Keep learning. The field evolves constantly. New libraries appear, new techniques are developed, new best practices emerge. Read, practice, and stay current. The Further Reading sections of this book point to ongoing resources.
Discussion Questions
-
On The Pudding example. The Film Dialogue project used D3.js, not Plotly or matplotlib. Does the tool matter, or is the workflow transferable across tools?
-
On the IPCC example. The SPM figures are the most carefully-produced scientific visualizations in the world. What makes them trustworthy beyond just the styling?
-
On the QBR example. Many data teams spend most of their time on recurring reports. Is this a good use of their skills, or should automation handle more of it?
-
On the gap. The capstone is simpler than professional work in several ways. Which simplification is the most significant, and how would you prepare for the professional version?
-
On specialization. The chapter suggests specializing after the capstone. Which area of data visualization are you most drawn to, and why?
-
On your own capstone.

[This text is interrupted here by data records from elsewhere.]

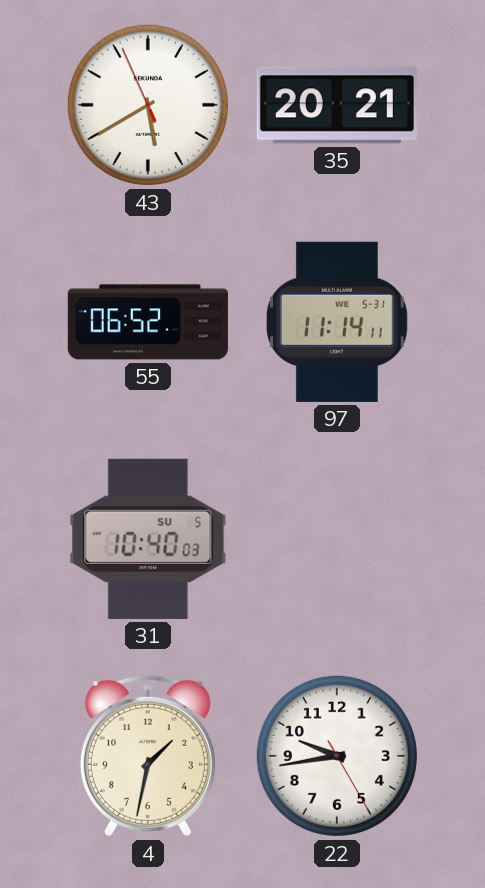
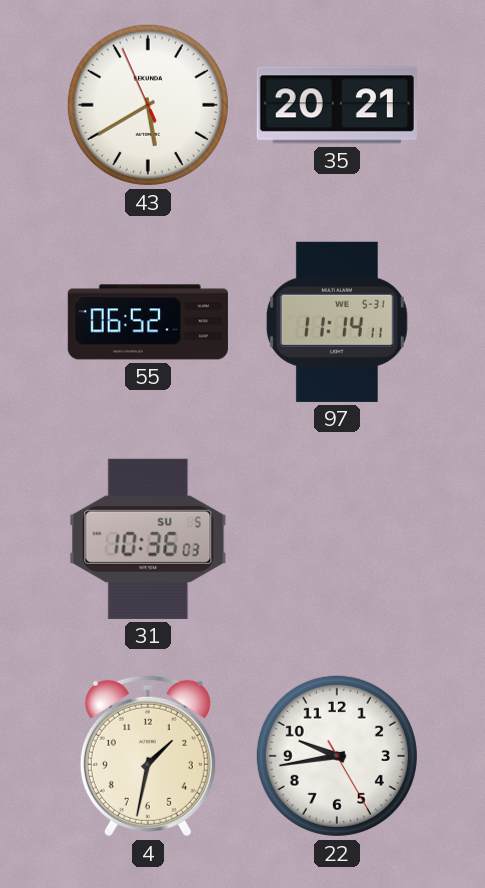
31: 10:40 -> 10:36
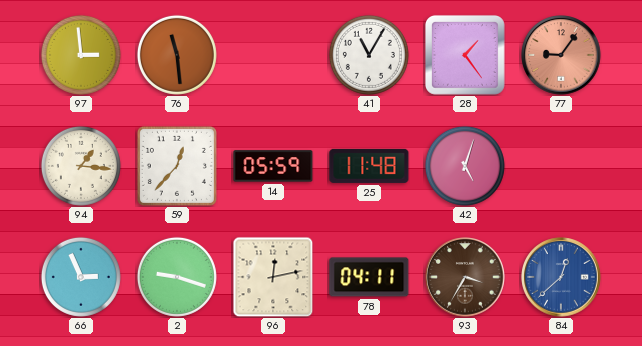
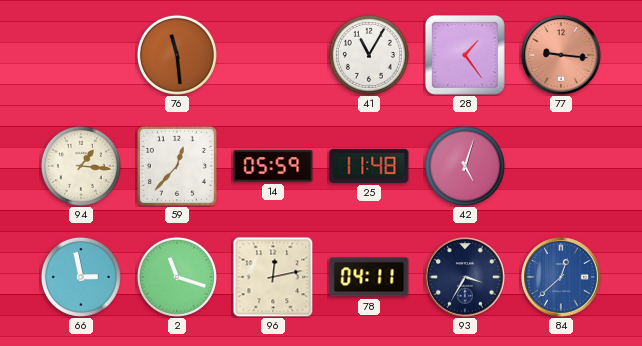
97: 2:59 -> none
77: 9:06 -> 9:16
66: 2:56 -> 2:58
2: 9:18 -> 11:18
93 dial: brown -> navy
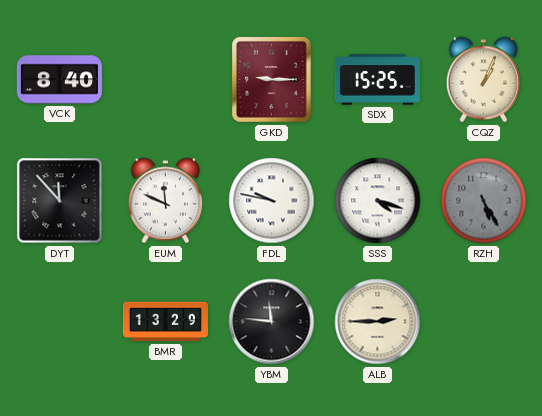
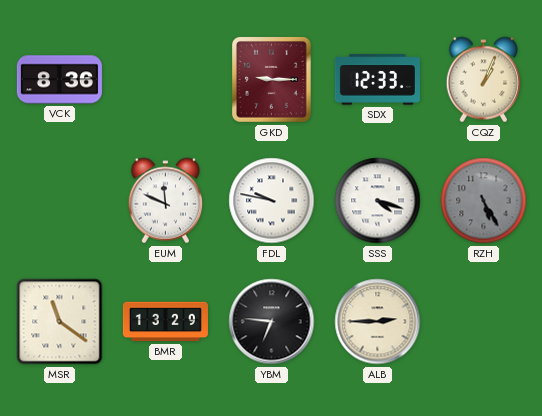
VCK: 8:40 -> 8:36
SDX: 15:25 -> 12:33
DYT: 11:53 -> none
MSR: none -> 11:21
YBM: 11:46 -> 6:46
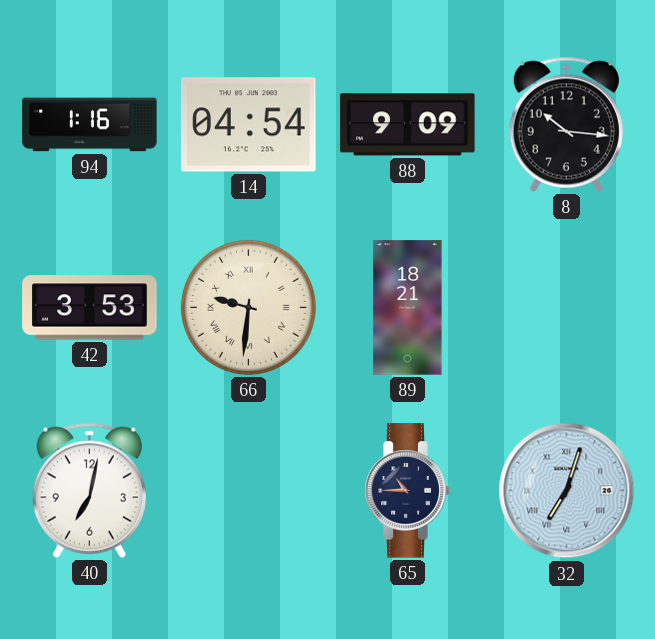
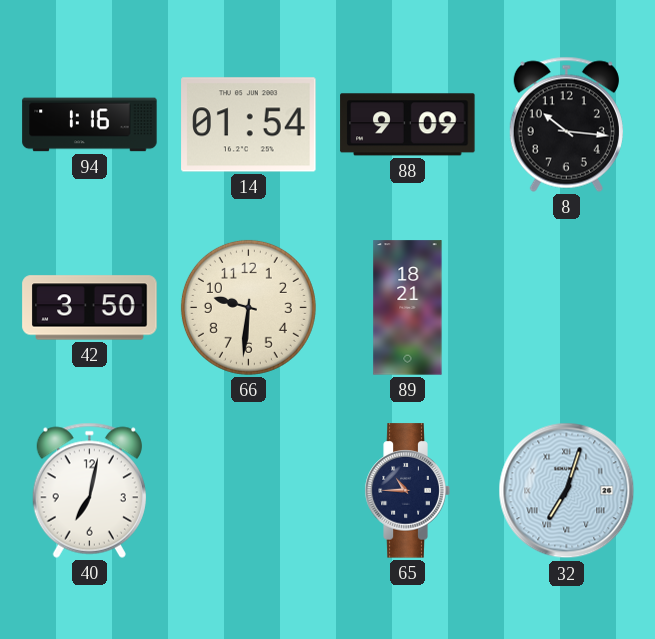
14: 04:54 -> 01:54
42: 3:53 -> 3:50
66 numerals: Roman -> Arabic
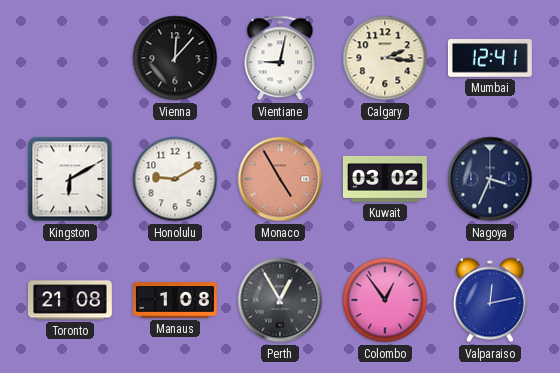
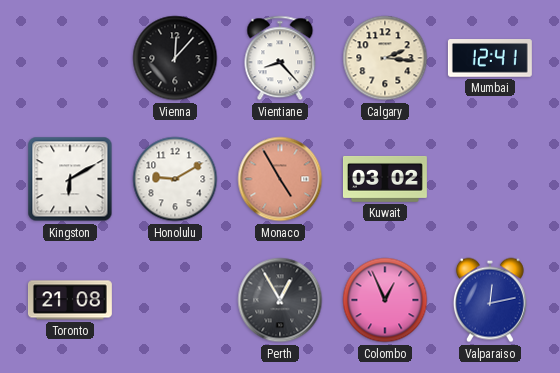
Vientiane: 9:02 -> 8:23
Nagoya: 3:34 -> none
Manaus: 1:08 -> none
Colombo: 12:54 -> 12:56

After seeing these professional examples, what would you change about your capstone project?
Professional data stories — from The Pudding, the IPCC, and corporate QBRs — share the same features the capstone asks you to develop: clear questions, substantial data work, multiple outputs, consistent branding, narrative structure, critique, and reproducibility. The capstone is practice for this real work. The skills you have developed in 34 chapters are the same skills these professionals use. The difference is scale and context, not kind. What you build next is up to you.